THE fall-out from last week’s story lasted right through to the weekend. The Glasgow Times duly printed those snaps of me having a few herbals with the swampies down at the Clyde walkway. The headings aren’t pretty. “Dope26” said the Daily Record, feeling rather pleased with itself. “Is this what you meant by going organic, Nicola?” said the smarty-pants Daily Mail. “The Grass is Always Greener at COP26 for senior Government adviser,” says The Herald (which is actually rather decent).

It was sweet of Ross in the FM’s Office to switch the news agenda for me, though and ensure that the arc of the story was stopped in its tracks.

“I’ve been nursing those snaps of Sir Alasdair at Tory Central Office for a little while,” he tells me. “Hopefully, it’ll take the heat off you.”

The pictures show Sir Alasdair and other unidentified personnel dressed only in their Masonic Aprons playing what looks like strip poker in a coke-fuelled partner-swapping frenzy. Euphemia, the wife of Sir Cameron Ross-Cameron, the Tory party donor and PPE manufacturer is cavorting about clad only in an ill-fitting Heart of Midlothian away top. It all looks absolutely glorious.


I’D doing prep for tomorrow’s press conference which will determine my future in the Scottish Government. On account of me being embedded here as a Boris Johnson spy it could also have a bearing on the entire future of the UK.

Nicola calls to re-assure me that if I can come up with a plausible explanation for my early morning encounter with the Bob Hope then I’ll be fine.

“Whenever someone’s in trouble like this I always invite the cabinet round for cocktails. We all then give our opinion on style and technical merit in the manner of Strictly and then give the verdict. Good Luck Rupert! I’ll be cheering you on.”


THE Scottish political and news hacks file into a meeting-room in the Crown Plaza Hotel, my pied-a-terre for the fortnight of COP26. Am I to be buried here too?

My God; but they’re a badly-dressed lot. There’s Hutcheon of the Record scruffy in Matalan which he always tries to pass off as Armani. And what’s McKenna doing here in his ridiculous-looking pinstripe coat? He usually tries to remain aloof from these sort of firing squads. And oh look … there’s Mandy at Holyrood magazine. She winks at me sweetly, but I know if I don’t pull this one off, she’ll broil me slowly in acid in next week’s column. She’s even wearing her special Crespo & Cavani scarf. At last month’s garden party she told me she always wears it for public executions.

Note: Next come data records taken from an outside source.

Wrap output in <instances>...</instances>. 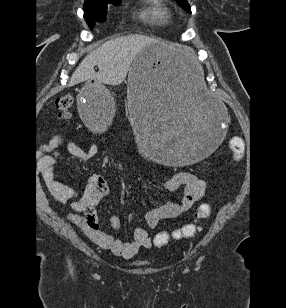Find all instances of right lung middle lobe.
<instances>
[{
  "label": "right lung middle lobe",
  "instance_id": "right-lung-middle-lobe-1",
  "mask_svg": "<svg viewBox=\"0 0 286 308\" xmlns=\"http://www.w3.org/2000/svg\"><path fill=\"white\" fill-rule=\"evenodd\" d=\"M121 0L88 1L84 5V18L92 29L94 22L103 21L107 14V5H118Z\"/></svg>",
  "mask_w": 286,
  "mask_h": 308
}]
</instances>
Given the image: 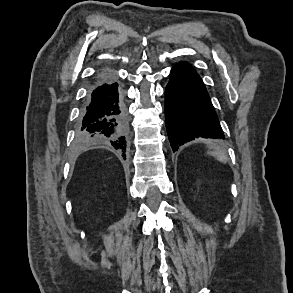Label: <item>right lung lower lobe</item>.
Segmentation results:
<instances>
[{
    "label": "right lung lower lobe",
    "mask_w": 293,
    "mask_h": 293,
    "mask_svg": "<svg viewBox=\"0 0 293 293\" xmlns=\"http://www.w3.org/2000/svg\"><path fill=\"white\" fill-rule=\"evenodd\" d=\"M128 124L121 91L114 74L105 70L88 93L80 111L77 139L99 142L119 150L126 159Z\"/></svg>",
    "instance_id": "1"
}]
</instances>
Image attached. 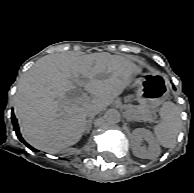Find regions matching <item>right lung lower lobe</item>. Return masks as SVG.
I'll list each match as a JSON object with an SVG mask.
<instances>
[{
	"instance_id": "obj_1",
	"label": "right lung lower lobe",
	"mask_w": 194,
	"mask_h": 193,
	"mask_svg": "<svg viewBox=\"0 0 194 193\" xmlns=\"http://www.w3.org/2000/svg\"><path fill=\"white\" fill-rule=\"evenodd\" d=\"M11 118H12V121H13L14 130H15V132H16L18 138L20 139V141H22V142H23L28 148H30L32 151H37L36 149H34L33 147H31L29 144H27V143L23 140V138L21 137L20 132H19V128H18L17 119L15 118L13 111H12Z\"/></svg>"
}]
</instances>
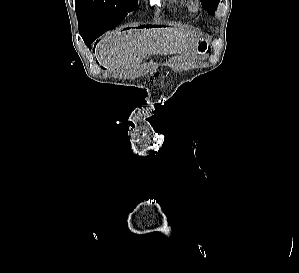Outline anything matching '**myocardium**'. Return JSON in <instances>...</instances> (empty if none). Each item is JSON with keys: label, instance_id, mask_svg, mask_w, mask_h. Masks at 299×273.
Listing matches in <instances>:
<instances>
[{"label": "myocardium", "instance_id": "1", "mask_svg": "<svg viewBox=\"0 0 299 273\" xmlns=\"http://www.w3.org/2000/svg\"><path fill=\"white\" fill-rule=\"evenodd\" d=\"M192 2V8L197 10L200 7L199 1L198 0H191Z\"/></svg>", "mask_w": 299, "mask_h": 273}]
</instances>
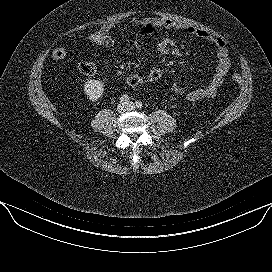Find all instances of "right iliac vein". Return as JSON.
<instances>
[{"label":"right iliac vein","instance_id":"1","mask_svg":"<svg viewBox=\"0 0 272 272\" xmlns=\"http://www.w3.org/2000/svg\"><path fill=\"white\" fill-rule=\"evenodd\" d=\"M127 109L126 103L120 102L117 106V111L123 113Z\"/></svg>","mask_w":272,"mask_h":272}]
</instances>
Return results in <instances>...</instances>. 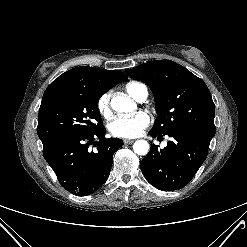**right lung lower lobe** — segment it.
I'll use <instances>...</instances> for the list:
<instances>
[{"mask_svg": "<svg viewBox=\"0 0 247 247\" xmlns=\"http://www.w3.org/2000/svg\"><path fill=\"white\" fill-rule=\"evenodd\" d=\"M105 133L103 126L91 133L68 134L43 143L45 160L69 192L89 195L108 179L113 154L123 141L107 139ZM91 145L96 147L94 151Z\"/></svg>", "mask_w": 247, "mask_h": 247, "instance_id": "right-lung-lower-lobe-1", "label": "right lung lower lobe"}]
</instances>
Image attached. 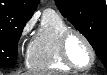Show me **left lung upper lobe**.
Segmentation results:
<instances>
[{
    "label": "left lung upper lobe",
    "mask_w": 107,
    "mask_h": 75,
    "mask_svg": "<svg viewBox=\"0 0 107 75\" xmlns=\"http://www.w3.org/2000/svg\"><path fill=\"white\" fill-rule=\"evenodd\" d=\"M61 14L95 49L107 69V8L105 0H55Z\"/></svg>",
    "instance_id": "left-lung-upper-lobe-1"
}]
</instances>
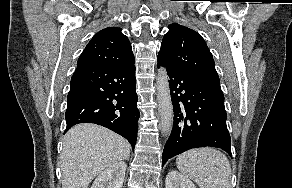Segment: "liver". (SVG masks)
I'll list each match as a JSON object with an SVG mask.
<instances>
[{
  "label": "liver",
  "instance_id": "obj_1",
  "mask_svg": "<svg viewBox=\"0 0 292 188\" xmlns=\"http://www.w3.org/2000/svg\"><path fill=\"white\" fill-rule=\"evenodd\" d=\"M131 146L126 139L104 127L82 123L65 135L60 156L63 188H88L103 170L126 159Z\"/></svg>",
  "mask_w": 292,
  "mask_h": 188
}]
</instances>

I decide to go for broke with my opening statement which I hope will cool their jets.

“This has been a very stressful period for me, but I’d like to place it on the record that I’m opposed to all forms of drug-taking and consider it to be one of the greatest curses of modern Britain. I can swear irrefutably that I have never knowingly ingested any banned substances. Last week’s unfortunate incident on the banks of the River Clyde occurred owing to my other great commitment: reducing our carbon footprint.

“I’d been attempting to stop smoking and have some receipts from Boots the Chemist for nicotine patches to prove this. Sadly, in a vulnerable early morning moment I accepted what I’d been assured was a harmless herbal cigarette from a well-meaning stranger who said it had been produced by indigenous, artisan tobacco farmers on the steppes of Machu Picchu who’d brought it with them for COP26. I genuinely thought I was supporting sustainable agriculture methods in a developing nation as an alternative to the despoliation of the Amazon.

“These cigarettes, after all, have been sustaining the indigenous farmers of Latin America from the time of the Incas. I apologise unreservedly for my naïve and foolish behaviour.”

There is a pause when time seemed to stand still. And then … they all got to their feet and gave me a round of applause.

“That’s the best one yet,” says Tom Gordon at The Herald, his top three shirt buttons trying and failing, as usual, to find their intended holes.

Moments later it’s Nicola on the phone. “You were magnificent,” she says. “And you’ve become a symbol of hope for the carbon neutral generation. You are the poster boy for COP26. And I’m adding Sustainable Agriculture to your advisory portfolio. Bravo, young man!”


I TAKE a call from an unknown number. “This is the Peruvian Embassy in London. We’d like you to give our annual Cubillas Lecture in Lima next year on strengthening cultural ties between Scotland and Peru. We promise not to mention 1978.” I laugh nervously. What on earth does he mean?